In the first instance by taking "simply" to be the same as
"absolutely"; thus "that is said simply which is said without
addition," as the Philosopher put it (Topic. ii): and in this
way the dead and living body of Christ was simply identically the
same: since a thing is said to be "simply" identically the same from
the identity of the subject. But Christ's body living and dead was
identical in its suppositum because alive and dead it had none other
besides the Word of God, as was stated above (Article 2). And
it is in this sense that Athanasius is speaking in the passage quoted.
In another way "simply" is the same as "altogether" or
"totally": in which sense the body of Christ, dead and alive, was
not "simply" the same identically, because it was not "totally" the
same, since life is of the essence of a living body; for it is an
essential and not an accidental predicate: hence it follows that a body
which ceases to be living does not remain totally the same. Moreover,
if it were to be said that Christ's dead body did continue "totally"
the same, it would follow that it was not corrupted---I mean, by
the corruption of death: which is the heresy of the Gaianites, as
Isidore says (Etym. viii), and is to be found in the Decretals
(xxiv, qu. iii). And Damascene says (De Fide Orth. iii)
that "the term 'corruption' denotes two things: in one way it is the
separation of the soul from the body and other things of the sort; in
another way, the complete dissolving into elements.

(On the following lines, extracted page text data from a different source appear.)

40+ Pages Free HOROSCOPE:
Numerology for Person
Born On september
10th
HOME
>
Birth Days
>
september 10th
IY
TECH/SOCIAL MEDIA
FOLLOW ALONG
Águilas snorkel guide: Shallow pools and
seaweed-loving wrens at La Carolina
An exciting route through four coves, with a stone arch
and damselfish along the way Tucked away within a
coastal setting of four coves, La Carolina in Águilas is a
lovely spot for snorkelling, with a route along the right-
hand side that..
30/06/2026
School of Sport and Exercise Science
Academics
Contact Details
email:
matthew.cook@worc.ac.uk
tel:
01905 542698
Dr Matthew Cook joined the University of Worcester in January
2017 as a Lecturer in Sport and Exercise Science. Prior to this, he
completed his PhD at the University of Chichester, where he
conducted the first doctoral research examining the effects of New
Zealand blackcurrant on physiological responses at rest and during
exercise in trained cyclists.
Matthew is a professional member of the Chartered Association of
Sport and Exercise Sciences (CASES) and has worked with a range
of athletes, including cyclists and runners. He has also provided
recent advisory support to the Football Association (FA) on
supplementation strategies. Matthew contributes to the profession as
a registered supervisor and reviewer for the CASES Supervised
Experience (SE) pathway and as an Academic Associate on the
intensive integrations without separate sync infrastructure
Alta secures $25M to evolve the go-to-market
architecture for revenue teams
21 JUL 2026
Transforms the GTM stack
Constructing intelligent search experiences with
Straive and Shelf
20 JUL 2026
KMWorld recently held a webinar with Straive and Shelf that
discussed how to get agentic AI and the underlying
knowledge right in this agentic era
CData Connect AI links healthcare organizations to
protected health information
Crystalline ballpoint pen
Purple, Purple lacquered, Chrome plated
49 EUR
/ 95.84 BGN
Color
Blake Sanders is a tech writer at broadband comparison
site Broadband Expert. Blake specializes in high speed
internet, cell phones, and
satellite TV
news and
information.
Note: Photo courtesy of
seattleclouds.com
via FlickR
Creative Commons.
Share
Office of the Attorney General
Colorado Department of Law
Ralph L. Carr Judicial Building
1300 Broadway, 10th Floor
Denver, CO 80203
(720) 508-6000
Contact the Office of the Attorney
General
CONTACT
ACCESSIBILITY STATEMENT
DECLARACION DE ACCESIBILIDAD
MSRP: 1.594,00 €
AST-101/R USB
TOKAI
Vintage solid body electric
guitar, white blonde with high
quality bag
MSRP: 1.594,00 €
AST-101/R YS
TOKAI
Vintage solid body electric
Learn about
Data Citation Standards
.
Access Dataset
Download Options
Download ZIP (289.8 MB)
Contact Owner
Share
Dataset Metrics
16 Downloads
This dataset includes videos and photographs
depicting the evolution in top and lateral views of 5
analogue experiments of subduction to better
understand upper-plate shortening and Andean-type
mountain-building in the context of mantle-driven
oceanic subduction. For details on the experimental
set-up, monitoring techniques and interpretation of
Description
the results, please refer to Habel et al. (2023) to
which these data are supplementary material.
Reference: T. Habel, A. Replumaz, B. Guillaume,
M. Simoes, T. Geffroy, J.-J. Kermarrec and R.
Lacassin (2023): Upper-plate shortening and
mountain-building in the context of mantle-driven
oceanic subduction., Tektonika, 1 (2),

Consequently it
is impious to say with Julian and Gaian that the Lord's body was
incorruptible after the first manner of corruption before the
resurrection: because Christ's body would not be consubstantial with
us, nor truly dead, nor would we have been saved in very truth. But
in the second way Christ's body was incorrupt."
Reply to Objection 1: The dead body of everyone else does not
continue united to an abiding hypostasis, as Christ's dead body did;
consequently the dead body of everyone else is not the same "simply,"
but only in some respect: because it is the same as to its matter, but
not the same as to its form. But Christ's body remains the same
simply, on account of the identity of the suppositum, as stated
above.
Reply to Objection 2: Since a thing is said to be the same
identically according to suppositum, but the same specifically
according to form: wherever the suppositum subsists in only one
nature, it follows of necessity that when the unity of species is taken
away the unity of identity is also taken away. But the hypostasis of
the Word of God subsists in two natures; and consequently, although
in others the body does not remain the same according to the species of
human nature, still it continues identically the same in Christ
according to the suppositum of the Word of God.
Reply to Objection 3: Corruption and death do not belong to Christ
by reason of the suppositum, from which suppositum follows the unity of
identity; but by reason of the human nature, according to which is
found the difference of death and of life in Christ's body.